🤖 AI Summary
Legal texts pose high comprehension barriers for non-experts, hindering rapid extraction of core elements (e.g., entities, transactions, legal sources, statements).
Method: This paper proposes LegalViz—a framework for cross-lingual legal diagram generation—built upon a novel multilingual legal vision-language pairing dataset (7,010 cases) and Graphviz DOT-based structural modeling. It leverages few-shot learning and LLM fine-tuning to generate interpretable legal diagrams.

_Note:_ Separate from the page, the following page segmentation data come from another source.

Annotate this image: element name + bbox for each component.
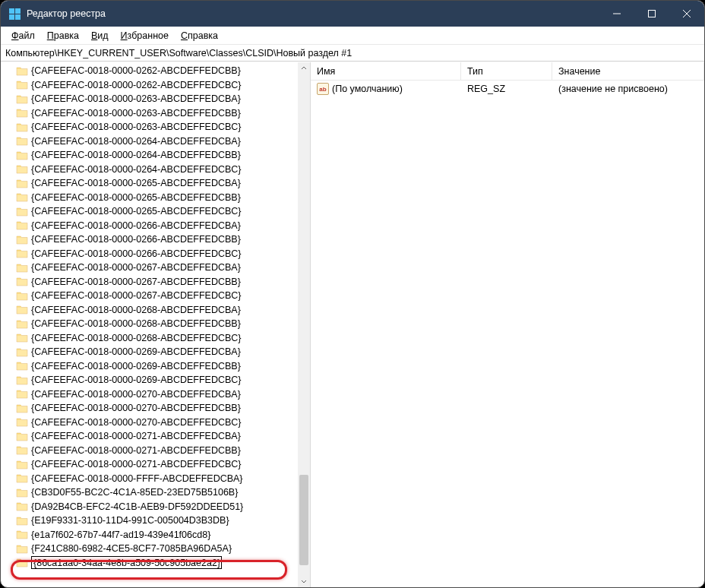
- address-bar[interactable]: Компьютер\HKEY_CURRENT_USER\Software\Cla…: [1, 45, 704, 62]
- folder-icon: [16, 150, 28, 160]
- tree-item[interactable]: {CAFEEFAC-0018-0000-0266-ABCDEFFEDCBC}: [4, 247, 310, 261]
- tree-item[interactable]: {CAFEEFAC-0018-0000-0271-ABCDEFFEDCBC}: [4, 457, 310, 472]
- tree-item-label: {CAFEEFAC-0018-0000-0264-ABCDEFFEDCBB}: [31, 148, 241, 163]
- folder-icon: [16, 347, 28, 357]
- value-type: REG_SZ: [461, 84, 552, 94]
- values-header: Имя Тип Значение: [311, 62, 704, 81]
- tree-item[interactable]: {CAFEEFAC-0018-0000-0270-ABCDEFFEDCBB}: [4, 401, 310, 416]
- menu-help[interactable]: Справка: [175, 29, 224, 43]
- tree-item[interactable]: {CAFEEFAC-0018-0000-0269-ABCDEFFEDCBB}: [4, 359, 310, 374]
- scroll-down-button[interactable]: [298, 575, 310, 587]
- menu-favorites[interactable]: Избранное: [115, 29, 175, 43]
- tree-item[interactable]: {CAFEEFAC-0018-0000-0263-ABCDEFFEDCBA}: [4, 92, 310, 106]
- tree-item[interactable]: {CAFEEFAC-0018-0000-0266-ABCDEFFEDCBB}: [4, 232, 310, 247]
- folder-icon: [16, 333, 28, 343]
- tree-item[interactable]: {CAFEEFAC-0018-0000-FFFF-ABCDEFFEDCBA}: [4, 472, 310, 486]
- tree-item-editing[interactable]: [4, 556, 310, 571]
- tree-item[interactable]: {CAFEEFAC-0018-0000-0270-ABCDEFFEDCBC}: [4, 416, 310, 430]
- app-icon: [8, 8, 21, 20]
- folder-icon: [16, 192, 28, 202]
- folder-icon: [16, 544, 28, 554]
- column-header-name[interactable]: Имя: [311, 62, 461, 80]
- tree-item-label: {e1a7f602-67b7-44f7-ad19-439e41f06cd8}: [31, 528, 210, 542]
- scroll-thumb[interactable]: [299, 475, 308, 565]
- tree-item[interactable]: {CAFEEFAC-0018-0000-0262-ABCDEFFEDCBC}: [4, 78, 310, 93]
- tree-item[interactable]: {CAFEEFAC-0018-0000-0265-ABCDEFFEDCBA}: [4, 176, 310, 191]
- tree-item[interactable]: {CAFEEFAC-0018-0000-0267-ABCDEFFEDCBC}: [4, 289, 310, 303]
- folder-icon: [16, 305, 28, 315]
- registry-tree[interactable]: {CAFEEFAC-0018-0000-0262-ABCDEFFEDCBB}{C…: [4, 64, 310, 570]
- tree-item[interactable]: {CAFEEFAC-0018-0000-0267-ABCDEFFEDCBA}: [4, 261, 310, 275]
- column-header-type[interactable]: Тип: [461, 62, 552, 80]
- tree-item[interactable]: {CAFEEFAC-0018-0000-0269-ABCDEFFEDCBC}: [4, 373, 310, 387]
- values-list[interactable]: ab (По умолчанию) REG_SZ (значение не пр…: [311, 81, 704, 587]
- close-button[interactable]: [669, 1, 704, 27]
- titlebar[interactable]: Редактор реестра: [1, 1, 704, 27]
- tree-scrollbar[interactable]: [298, 62, 310, 587]
- tree-item[interactable]: {e1a7f602-67b7-44f7-ad19-439e41f06cd8}: [4, 528, 310, 542]
- tree-item-label: {CAFEEFAC-0018-0000-0265-ABCDEFFEDCBB}: [31, 191, 241, 205]
- tree-item[interactable]: {CAFEEFAC-0018-0000-0266-ABCDEFFEDCBA}: [4, 219, 310, 233]
- tree-item-label: {CAFEEFAC-0018-0000-0262-ABCDEFFEDCBC}: [31, 78, 242, 93]
- folder-icon: [16, 179, 28, 188]
- tree-item[interactable]: {CB3D0F55-BC2C-4C1A-85ED-23ED75B5106B}: [4, 485, 310, 500]
- tree-item-label: {CAFEEFAC-0018-0000-0268-ABCDEFFEDCBC}: [31, 331, 242, 346]
- tree-item-label: {CAFEEFAC-0018-0000-0271-ABCDEFFEDCBB}: [31, 444, 241, 458]
- rename-input[interactable]: [31, 556, 222, 569]
- window-title: Редактор реестра: [27, 8, 106, 19]
- values-pane: Имя Тип Значение ab (По умолчанию) REG_S…: [311, 62, 704, 587]
- folder-icon: [16, 277, 28, 286]
- tree-item[interactable]: {DA92B4CB-EFC2-4C1B-AEB9-DF592DDEED51}: [4, 500, 310, 514]
- menu-edit[interactable]: Правка: [41, 29, 85, 43]
- tree-item-label: {CAFEEFAC-0018-0000-0266-ABCDEFFEDCBC}: [31, 247, 242, 261]
- folder-icon: [16, 389, 28, 399]
- folder-icon: [16, 136, 28, 146]
- tree-item[interactable]: {CAFEEFAC-0018-0000-0264-ABCDEFFEDCBC}: [4, 163, 310, 177]
- tree-item[interactable]: {CAFEEFAC-0018-0000-0263-ABCDEFFEDCBB}: [4, 106, 310, 121]
- tree-item[interactable]: {CAFEEFAC-0018-0000-0262-ABCDEFFEDCBB}: [4, 64, 310, 78]
- tree-item-label: {CAFEEFAC-0018-0000-0266-ABCDEFFEDCBA}: [31, 219, 241, 233]
- value-row[interactable]: ab (По умолчанию) REG_SZ (значение не пр…: [311, 82, 704, 96]
- minimize-button[interactable]: [599, 1, 634, 27]
- tree-item-label: {CAFEEFAC-0018-0000-0267-ABCDEFFEDCBC}: [31, 289, 242, 303]
- tree-item-label: {CAFEEFAC-0018-0000-0270-ABCDEFFEDCBC}: [31, 416, 242, 430]
- tree-item[interactable]: {CAFEEFAC-0018-0000-0267-ABCDEFFEDCBB}: [4, 275, 310, 289]
- tree-item[interactable]: {CAFEEFAC-0018-0000-0265-ABCDEFFEDCBC}: [4, 204, 310, 219]
- tree-item[interactable]: {CAFEEFAC-0018-0000-0271-ABCDEFFEDCBB}: [4, 444, 310, 458]
- maximize-button[interactable]: [634, 1, 669, 27]
- tree-item[interactable]: {CAFEEFAC-0018-0000-0264-ABCDEFFEDCBB}: [4, 148, 310, 163]
- folder-icon: [16, 122, 28, 132]
- menu-view[interactable]: Вид: [85, 29, 115, 43]
- tree-item[interactable]: {CAFEEFAC-0018-0000-0269-ABCDEFFEDCBA}: [4, 345, 310, 359]
- content-area: {CAFEEFAC-0018-0000-0262-ABCDEFFEDCBB}{C…: [1, 62, 704, 587]
- tree-item[interactable]: {CAFEEFAC-0018-0000-0263-ABCDEFFEDCBC}: [4, 120, 310, 134]
- tree-item[interactable]: {CAFEEFAC-0018-0000-0265-ABCDEFFEDCBB}: [4, 191, 310, 205]
- folder-icon: [16, 460, 28, 469]
- tree-item-label: {CAFEEFAC-0018-0000-0269-ABCDEFFEDCBB}: [31, 359, 241, 374]
- tree-item-label: {CAFEEFAC-0018-0000-0264-ABCDEFFEDCBC}: [31, 163, 242, 177]
- tree-item[interactable]: {CAFEEFAC-0018-0000-0264-ABCDEFFEDCBA}: [4, 134, 310, 149]
- tree-item[interactable]: {CAFEEFAC-0018-0000-0268-ABCDEFFEDCBA}: [4, 303, 310, 318]
- folder-icon: [16, 319, 28, 329]
- tree-item-label: {CAFEEFAC-0018-0000-0264-ABCDEFFEDCBA}: [31, 134, 241, 149]
- tree-item[interactable]: {CAFEEFAC-0018-0000-0268-ABCDEFFEDCBB}: [4, 317, 310, 331]
- column-header-value[interactable]: Значение: [552, 62, 704, 80]
- tree-item-label: {DA92B4CB-EFC2-4C1B-AEB9-DF592DDEED51}: [31, 500, 243, 514]
- folder-icon: [16, 473, 28, 483]
- folder-icon: [16, 108, 28, 118]
- menu-file[interactable]: Файл: [5, 29, 41, 43]
- tree-item-label: {CAFEEFAC-0018-0000-0265-ABCDEFFEDCBA}: [31, 176, 241, 191]
- tree-item[interactable]: {CAFEEFAC-0018-0000-0270-ABCDEFFEDCBA}: [4, 387, 310, 402]
- scroll-up-button[interactable]: [298, 62, 310, 74]
- tree-item[interactable]: {E19F9331-3110-11D4-991C-005004D3B3DB}: [4, 514, 310, 528]
- tree-item[interactable]: {CAFEEFAC-0018-0000-0271-ABCDEFFEDCBA}: [4, 429, 310, 444]
- scroll-track[interactable]: [298, 74, 310, 575]
- folder-icon: [16, 432, 28, 441]
- tree-item-label: {CAFEEFAC-0018-0000-0262-ABCDEFFEDCBB}: [31, 64, 241, 78]
- folder-icon: [16, 375, 28, 385]
- tree-item-label: {CAFEEFAC-0018-0000-0268-ABCDEFFEDCBB}: [31, 317, 241, 331]
- folder-icon: [16, 361, 28, 371]
- tree-item[interactable]: {CAFEEFAC-0018-0000-0268-ABCDEFFEDCBC}: [4, 331, 310, 346]
- tree-item[interactable]: {F241C880-6982-4CE5-8CF7-7085BA96DA5A}: [4, 542, 310, 556]
- tree-item-label: {CAFEEFAC-0018-0000-0263-ABCDEFFEDCBB}: [31, 106, 241, 121]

Contribution/Results: We introduce a novel evaluation metric integrating graph structure, textual semantics, and domain-specific legal knowledge, alongside a legal-content-aware cross-lingual assessment methodology. Experiments span 23 languages; the fine-tuned model significantly outperforms GPT-series models in both structural accuracy and jurisprudential consistency. LegalViz establishes a new paradigm for legal visualization—interpretable, rigorously evaluable, and multilingually compatible.
📝 Abstract
Legal documents including judgments and court orders require highly sophisticated legal knowledge for understanding. To disclose expert knowledge for non-experts, we explore the problem of visualizing legal texts with easy-to-understand diagrams and propose a novel dataset of LegalViz with 23 languages and 7,010 cases of legal document and visualization pairs, using the DOT graph description language of Graphviz. LegalViz provides a simple diagram from a complicated legal corpus identifying legal entities, transactions, legal sources, and statements at a glance, that are essential in each judgment. In addition, we provide new evaluation metrics for the legal diagram visualization by considering graph structures, textual similarities, and legal contents. We conducted empirical studies on few-shot and finetuning large language models for generating legal diagrams and evaluated them with these metrics, including legal content-based evaluation within 23 languages. Models trained with LegalViz outperform existing models including GPTs, confirming the effectiveness of our dataset.